■ **WHAT TO DO**
Images are to be dropped, and the rest of the data reproduced exactly.
---------- INPUT DATA
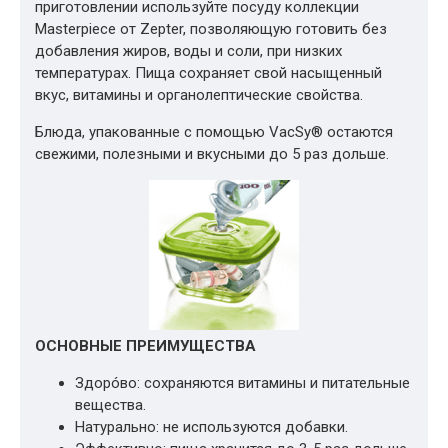
приготовлении используйте посуду коллекции
Masterpiece от Zepter, позволяющую готовить без
добавления жиров, воды и соли, при низких
температурах. Пища сохраняет свой насыщенный
вкус, витамины и органолептические свойства.
Блюда, упакованные с помощью VacSy® остаются
свежими, полезными и вкусными до 5 раз дольше.
ОСНОВНЫЕ ПРЕИМУЩЕСТВА
Здорóво: сохраняются витамины и питательные
вещества.
Натурально: не используются добавки.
--------------------
■ **RESULT OF THIS TASK**
приготовлении используйте посуду коллекции
Masterpiece от Zepter, позволяющую готовить без
добавления жиров, воды и соли, при низких
температурах. Пища сохраняет свой насыщенный
вкус, витамины и органолептические свойства.
Блюда, упакованные с помощью VacSy® остаются
свежими, полезными и вкусными до 5 раз дольше.
ОСНОВНЫЕ ПРЕИМУЩЕСТВА
Здорóво: сохраняются витамины и питательные
вещества.
Натурально: не используются добавки.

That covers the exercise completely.